W3C home > Mailing lists > Public > public-i18n-its-ig@w3.org > October 2014

RE: [xliff] ITS scope with sm/em

From: Yves Savourel <ysavourel@enlaso.com>
Date: Sun, 12 Oct 2014 06:31:46 -0600
To: "'Estreen, Fredrik'" <Fredrik.Estreen@lionbridge.com>, "'Felix Sasaki'" <felix@sasakiatcf.com>
CC: "XLIFF Main List" <xliff@lists.oasis-open.org>, "'public-i18n-its-ig'" <public-i18n-its-ig@w3.org>
Message-ID: <002201cfe618$7cf5c980$76e15c80$@enlaso.com>
Hi Fredrik, all,

> This can be solved by lowering the <pc> into an <sc/>,<ec/> pair.

That is a good point for that example, and a solution that should work most of the time.

But I believe we will have some cases at least of overlapping annotations.

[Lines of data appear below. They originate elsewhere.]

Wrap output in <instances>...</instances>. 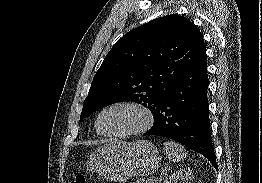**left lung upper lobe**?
Wrapping results in <instances>:
<instances>
[{
  "label": "left lung upper lobe",
  "instance_id": "1",
  "mask_svg": "<svg viewBox=\"0 0 262 183\" xmlns=\"http://www.w3.org/2000/svg\"><path fill=\"white\" fill-rule=\"evenodd\" d=\"M205 50L201 32L183 16H163L131 30L104 58L80 121L122 101L142 103L154 117L179 77Z\"/></svg>",
  "mask_w": 262,
  "mask_h": 183
}]
</instances>
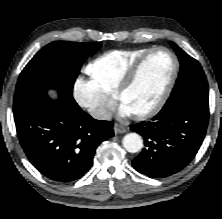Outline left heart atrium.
<instances>
[{"mask_svg":"<svg viewBox=\"0 0 222 219\" xmlns=\"http://www.w3.org/2000/svg\"><path fill=\"white\" fill-rule=\"evenodd\" d=\"M133 115V112L125 104H121L119 107V116L120 117H129Z\"/></svg>","mask_w":222,"mask_h":219,"instance_id":"39dd6f15","label":"left heart atrium"}]
</instances>
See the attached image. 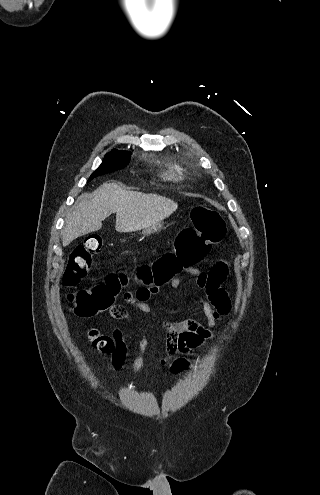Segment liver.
<instances>
[{"label":"liver","mask_w":320,"mask_h":495,"mask_svg":"<svg viewBox=\"0 0 320 495\" xmlns=\"http://www.w3.org/2000/svg\"><path fill=\"white\" fill-rule=\"evenodd\" d=\"M178 207L173 200L157 195L127 191L119 184L104 183L93 197L82 194L70 209L63 228V246L78 237L102 228L104 221L116 213L117 232H134L169 217Z\"/></svg>","instance_id":"1"}]
</instances>
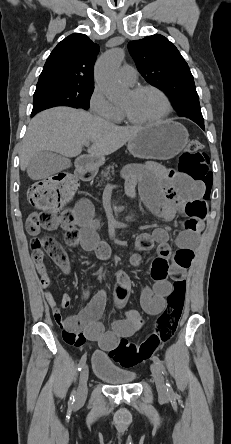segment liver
<instances>
[{
	"mask_svg": "<svg viewBox=\"0 0 231 444\" xmlns=\"http://www.w3.org/2000/svg\"><path fill=\"white\" fill-rule=\"evenodd\" d=\"M144 127H120L90 113L70 107H55L38 113L29 123L20 148L24 171L38 152L52 151L65 158L76 157L85 142L88 156L104 157L132 139Z\"/></svg>",
	"mask_w": 231,
	"mask_h": 444,
	"instance_id": "liver-1",
	"label": "liver"
}]
</instances>
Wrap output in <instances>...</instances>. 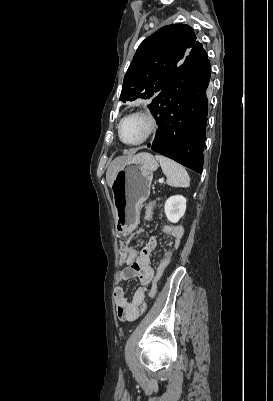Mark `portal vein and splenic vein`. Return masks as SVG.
Here are the masks:
<instances>
[{
    "instance_id": "18ae733b",
    "label": "portal vein and splenic vein",
    "mask_w": 273,
    "mask_h": 401,
    "mask_svg": "<svg viewBox=\"0 0 273 401\" xmlns=\"http://www.w3.org/2000/svg\"><path fill=\"white\" fill-rule=\"evenodd\" d=\"M162 182H164V178H159V180L157 181V184H158V185H161Z\"/></svg>"
}]
</instances>
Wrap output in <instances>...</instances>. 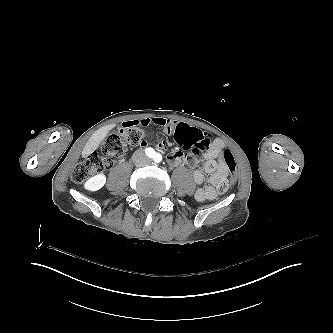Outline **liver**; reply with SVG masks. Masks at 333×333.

As an example, below is the result of two text analysis Web services that detected two entities: One "Port Metro Vancouver" and the
other "City of Vancouver" based on the content "Port Metro of Vancouver City". So we end up with "Vancouver" being shared by the
two--otherwise distinct--annotation spans. 

<sm id="m1" type="dbp:entity" ref="http://www.wikidata.org/wiki/Q1187234"/>Port Metro of <sm id="m2" type="oc:entity/City"
value="City of Vancouver" ref="http://en.wikipedia.org/wiki/Vancouver"/>Vancouver<em startRef="m1"/> City</em startRef="m2"/>

One of the annotations could be set to an <mrk>, but that would leave one as <sm/>/<em/>.

And the point I was trying to make for Felix is that such annotation, unlike for a Translate data category for example, cannot be
decomposed into several <mrk> because the ITS information (here it would some Text Analysis data), applies only to the complete span
not its parts.

In other words we cannot do:

<mrk id="m1" type="dbp:entity" ref="http://www.wikidata.org/wiki/Q1187234">Port Metro of <mrk id="m2" type="oc:entity/City"
value="City of Vancouver" ref="http://en.wikipedia.org/wiki/Vancouver">Vancouver</mrk></mrk><mrk id="m2bis" type="oc:entity/City"
value="City of Vancouver" ref="http://en.wikipedia.org/wiki/Vancouver"/> City</mrk>

because "City" should not be associated alone with the ITS data.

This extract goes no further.